W ubiegł poniedziałek rozpoczęła się ewakuacja rannych żołnierzy z zakładów Azowstal w Mariupolu. W nocy z poniedziałku na wtorek ewakuowano 53 ciężko rannych żołnierzy, którzy trafili do szpitali w okupowanym Nowoazowska. Kolejnych 211 żołnierzy wywieziono do okupowanej Oleniwki, skąd mają trafić korytarzem humanitarnym na terytorium Ukrainy, w ramach wymiany jeńców.
Pod koniec ubiegłego tygodnia dowódca Pułku Azow ppłk Denys Prokopenko relacjonował w mediach społecznościowych, że z fabryki ewakuowano już cywilów i ciężko rannych ukraińskich żołnierzy, a służby zajęły się usuwaniem zwłok zabitych osób.
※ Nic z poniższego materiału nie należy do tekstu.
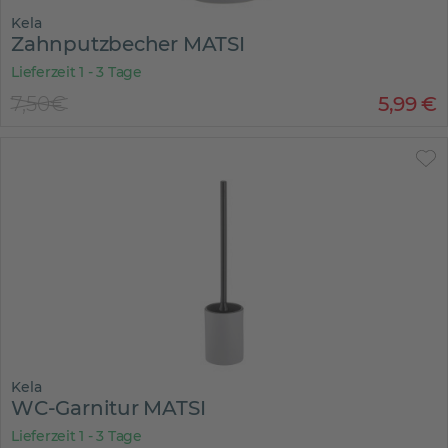
Kela
Zahnputzbecher MATSI
Lieferzeit 1 - 3 Tage
7,50€
5
,
99
€
Kela
WC-Garnitur MATSI
Lieferzeit 1 - 3 Tage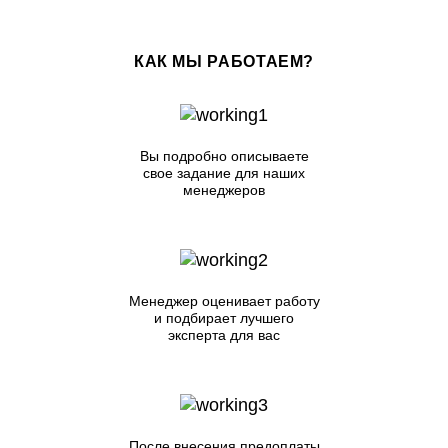
КАК МЫ РАБОТАЕМ?
Вы подробно описываете
свое задание для наших
менеджеров
Менеджер оценивает работу
и подбирает лучшего
эксперта для вас
После внесения предоплаты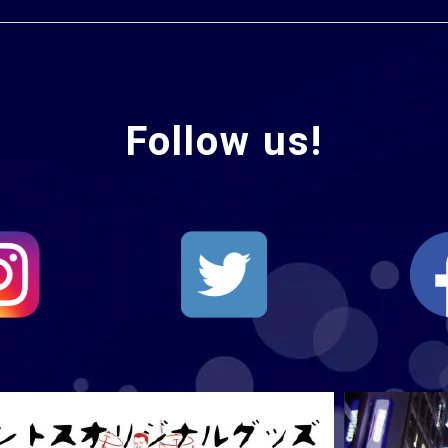
Follow us!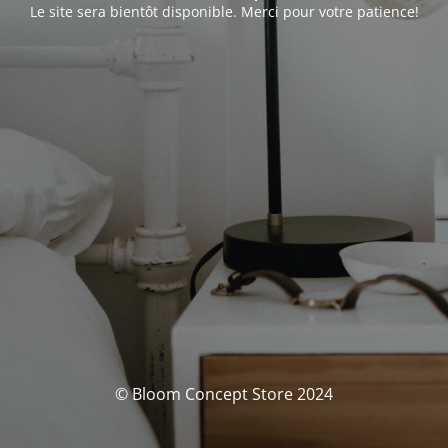
Le site sera bientôt disponible. Merci pour votre patience!
© Bloom Concept Store 2024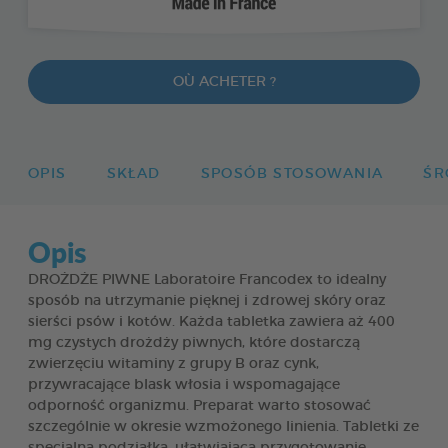
OÙ ACHETER ?
OPIS
SKŁAD
SPOSÓB STOSOWANIA
ŚR
Opis
DROŻDŻE PIWNE Laboratoire Francodex to idealny
sposób na utrzymanie pięknej i zdrowej skóry oraz
sierści psów i kotów. Każda tabletka zawiera aż 400
mg czystych drożdży piwnych, które dostarczą
zwierzęciu witaminy z grupy B oraz cynk,
przywracające blask włosia i wspomagające
odporność organizmu. Preparat warto stosować
szczególnie w okresie wzmożonego linienia. Tabletki ze
specjalną podziałką, ułatwiającą przygotowanie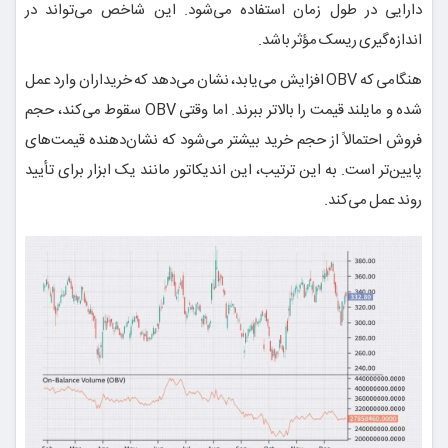
دارایی در طول زمان استفاده می‌شود. این شاخص می‌تواند در
اندازه‌گیری ریسک مؤثر باشد.
هنگامی که OBV افزایش می‌یابد، نشان می‌دهد که خریداران وارد عمل
شده و مایلند قیمت را بالاتر ببرند. اما وقتی OBV سقوط می‌کند، حجم
فروش احتمالاً از حجم خرید بیشتر می‌شود که نشان‌دهنده قیمت‌های
پایین‌تر است. به این ترتیب، این اندیکاتور مانند یک ابزار برای تأیید
روند عمل می‌کند.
Sytuacja jeńców z Azowstalu
Obrońcy Azowstalu stali się symbolem niezłomności i odwagi. Mimo trudnych warunków, zdecydowali się na walkę do samego końca. Od momentu kapitulacji zakładów, władze w Kijowie starają się doprowadzić do ich uwolnienia. Tydzień po kapitulacji wciąż nie doszło jednak do wymiany jeńców wojennych.
W rozmowie z brytyjskim dziennikiem "The Guardian", żona Prokopenki poinformowała jednak, że warunki w jakich trzymani są jeńcy są "zadowalające".
Kobieta miała możliwość porozmawiać ze swoim mężem, który zapewnił ją, że nic mu nie jest. – Powiedział, że u niego jest "OK" i zapytał jak ja się czuję (...) Słyszałam też z innych źródeł, że warunki w jakich ich trzymają są zadowalające – relacjonowała Kataryna.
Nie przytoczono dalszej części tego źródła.